Lyle Schumann, deputy executive director of the authority, said the goal of the solicitation is to improve the agency's asset management. Although having the properties managed by private firms is nothing new, Schumann said this is the first time the properties have been put out for bid all at once.
"These are properties we have owned but not managed. ... What's different now is the timing," the housing official said.
It also marks the first time that the 311-unit Pleasant View Gardens has been put out for a separate management contract. The east-side complex, which was built under the federally financed HOPE VI program and opened in 1997, has been managed by ART Management Inc., a firm affiliated with the original contractor, A&R; Development Corp.
Under the request for proposals, which was formally issued this week, one management firm could end up with all the properties, which range from small neighborhood apartment buildings to the 298-unit Poe Homes to the Pleasant View Gardens complex. Poe Homes is managed by Edgewood Management Corp., which also manages several other authority properties, Schumann said.
The proposal involves 925 apartments at 13 locations. Other complexes include Somerset-Chase, Barrister Court, Irvington Place, Stricker Street Apartments, Maxwell III and Midtown Apartments.
"My hope is that we attract some large management firms," Schumann said. "But we haven't closed the door on small neighborhood companies."

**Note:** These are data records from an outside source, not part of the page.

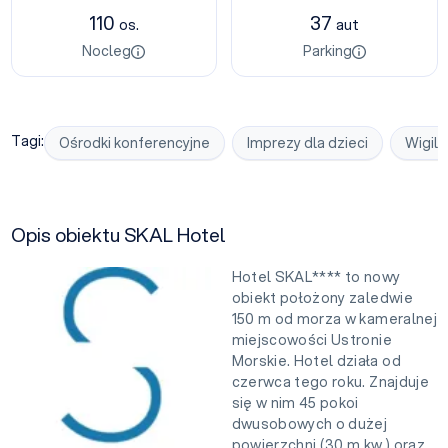
110
37
os.
aut
Nocleg
Parking
Tagi:
Ośrodki konferencyjne
Imprezy dla dzieci
Wigili
Opis obiektu SKAL Hotel
Hotel SKAL**** to nowy
obiekt położony zaledwie
150 m od morza w kameralnej
miejscowości Ustronie
Morskie. Hotel działa od
czerwca tego roku. Znajduje
się w nim 45 pokoi
dwusobowych o dużej
powierzchni (30 m kw.) oraz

"We'll see what we get," Schumann added. "We think this is a step in the right direction."
The preference for consolidation with a large firm is noted in the 20-page Request For Proposals, which urges bidders to "demonstrate economies of scale by submitting proposals for multiple groups of [HABC] properties."
The bid request also states that the primary responsibility of the winning firm or firms will be "the efficient and frugal management, operation and maintenance of [HABC] property." It provides no indication of the value of the current management contracts for the properties.
An information session on the proposal for firms interested in bidding is scheduled for Monday, and bids must be submitted by Feb. 23. The authority expects to announce the winner or winners May 3. According to the solicitation, the contract or contracts will be for one year with renewals of up to four years.
Schumann said one of the goals under the new contract is to get better detail and accountability from the management firms. Duties listed under the request for proposals include maintaining comprehensive records, contracting for extermination, snow removal and other routine services, and preparing an annual preventive maintenance plan and inspecting all dwelling units each year.